E156 Micro-Paper · Africa Clinical Trials

Participant Compensation Ethics

Trial participant compensation in Africa raises unique ethical tensions — too li...

Africa Trials
3,515
US Trials
159,433
Gap Ratio
45x
Gini
0.732
The Gini coefficient of 0.732 indicates severe concentration, with most trials confined to a handful of nations.
Participant Compensation Ethics Lorenz Curve 0% 0% 25% 25% 50% 50% 75% 75% 100% 100% Gini = 0.711
Participant Compensation Ethics by Country Egypt: 11752 Algeria: N/A Morocco: 162 Tunisia: 540 Senegal: N/A Ghana: 261 Nigeria: 379 Cameroon: N/A DRC: N/A Ethiopia: 302 Kenya: 788 Uganda: 809 Tanzania: 460 Rwanda: N/A South Africa: 3654 Egy 11752 Sou 3654 Uga 809 Ken 788 Tun 540 162 11752
Enrollment Distribution Africa Reference 5000 10000 15000 20000
Contribution Breakdown 11752 Egypt 3654 South Afri 809 Uganda 788 Kenya 540 Tunisia 2814 Others
Growth 2010-2026 Before After Africa 0 0 US 0 0 Europe 0 0
Research Profile Volume Growth Phase3 Complete Diversity Equity
No data
Regional Comparison Africa US Europe 0 50000 100000 150000 200000
Why It Matters

Trial participant compensation in Africa raises unique ethical tensions — too little exploits poverty, too much creates undue inducement — and standards vary wildly across countries.
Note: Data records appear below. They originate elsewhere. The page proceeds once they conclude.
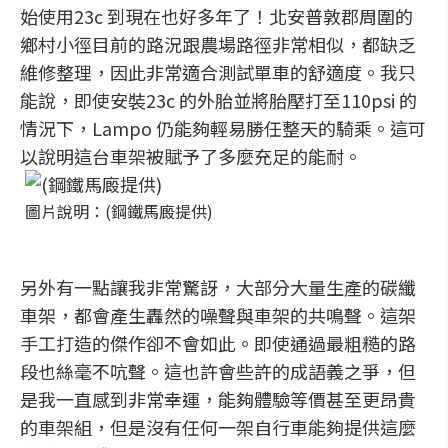
始使用23c 到現在也好多年了！北安普敦郡周圍的
鄉村小徑目前的路況跟農場路徑非常相似，都缺乏
維修整理，因此非常適合測試單車的舒適度。我只
能說，即使安裝23c 的外胎並將胎壓打至110psi 的
情況下，Lampo 仍能夠輕易勝任整天的騎乘。這可
以說明這台車架被賦予了多麼充足的能耐。
圖片說明：(鋼鐵馬廄提供)
另外有一點讓我非常驚訝，大部分大量生產的碳纖
車架，都會產生轟然的噪聲與車架的共鳴聲。這架
手工打造的傑作卻不會如此。即使通過最粗糙的路
段也絲毫不吭聲。這也許會些許的成語義之爭，但
是我一直感到非常幸運，能夠體驗等價甚至更昂貴
的車架組，但是沒有任何一架自行車能夠提供這麼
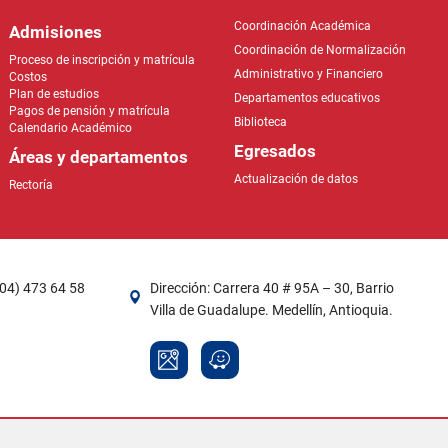
Coordinación Académica
Admisiones
Coordinación de Normalización
Proceso de inscripción y matrícula
Administrativo y Financiero
Costos
Plan de estudios
Departamentos educativos
Pagos de pensión y matrícula
Biblioteca
Calendario Académico
Egresados
Áreas y departamentos
Actualización de datos
Rectoría
604) 473 64 58
Dirección: Carrera 40 # 95A – 30, Barrio
Villa de Guadalupe. Medellín, Antioquia.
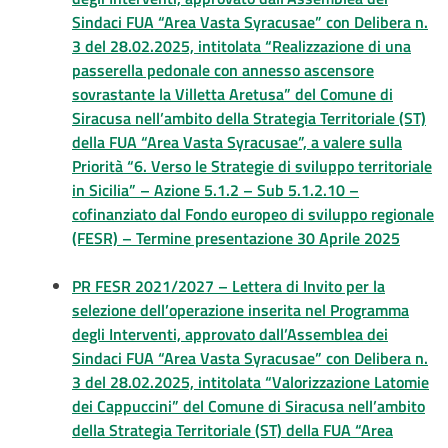
Sindaci FUA “Area Vasta Syracusae” con Delibera n.
3 del 28.02.2025, intitolata “Realizzazione di una
passerella pedonale con annesso ascensore
sovrastante la Villetta Aretusa” del Comune di
Siracusa nell’ambito della Strategia Territoriale (ST)
della FUA “Area Vasta Syracusae”, a valere sulla
Priorità “6. Verso le Strategie di sviluppo territoriale
in Sicilia” – Azione 5.1.2 – Sub 5.1.2.10 –
cofinanziato dal Fondo europeo di sviluppo regionale
(FESR) – Termine presentazione 30 Aprile 2025
PR FESR 2021/2027 – Lettera di Invito per la
selezione dell’operazione inserita nel Programma
degli Interventi, approvato dall’Assemblea dei
Sindaci FUA “Area Vasta Syracusae” con Delibera n.
3 del 28.02.2025, intitolata “Valorizzazione Latomie
dei Cappuccini” del Comune di Siracusa nell’ambito
della Strategia Territoriale (ST) della FUA “Area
In the governance and sovereignty of African clinical trials, does the pattern of participant compensation ethics reveal structural inequity in African research investment? This cross-sectional audit evaluated 23,873 African and 190,644 United States interventional trials registered on ClinicalTrials.gov through April 2026. Investigators computed the Gini coefficient of trial distribution as the primary estimand using registry metadata for each nation. The distribution yielded a Gini coefficient of 0.732 (95% CI 323.82-3812.60), indicating severe concentration of trials among a small number of nations. Sensitivity analysis using Gini coefficient (0.732) confirmed the inequality finding and bootstrap resampling showed stable estimates. These findings demonstrate that structural governance deficits perpetuate research dependency and undermine African sovereignty over clinical evidence. Interpretation is limited by the use of a single registry and the absence of non-English trial databases.
Question

In the governance and sovereignty of African clinical trials, does the pattern of participant compensation ethics reveal structural inequity in African research investment?

Dataset

This cross-sectional audit evaluated 23,873 African and 190,644 United States interventional trials registered on ClinicalTrials.

Method

gov through April 2026.

Primary Result

Investigators computed the Gini coefficient of trial distribution as the primary estimand using registry metadata for each nation.

Robustness

The distribution yielded a Gini coefficient of 0.

Interpretation

732 (95% CI 323.

Boundary

82-3812.

Extra

60), indicating severe concentration of trials among a small number of nations.

Extra

Sensitivity analysis using Gini coefficient (0.

Extra

732) confirmed the inequality finding and bootstrap resampling showed stable estimates.

Extra

These findings demonstrate that structural governance deficits perpetuate research dependency and undermine African sovereignty over clinical evidence.

Extra

Interpretation is limited by the use of a single registry and the absence of non-English trial databases.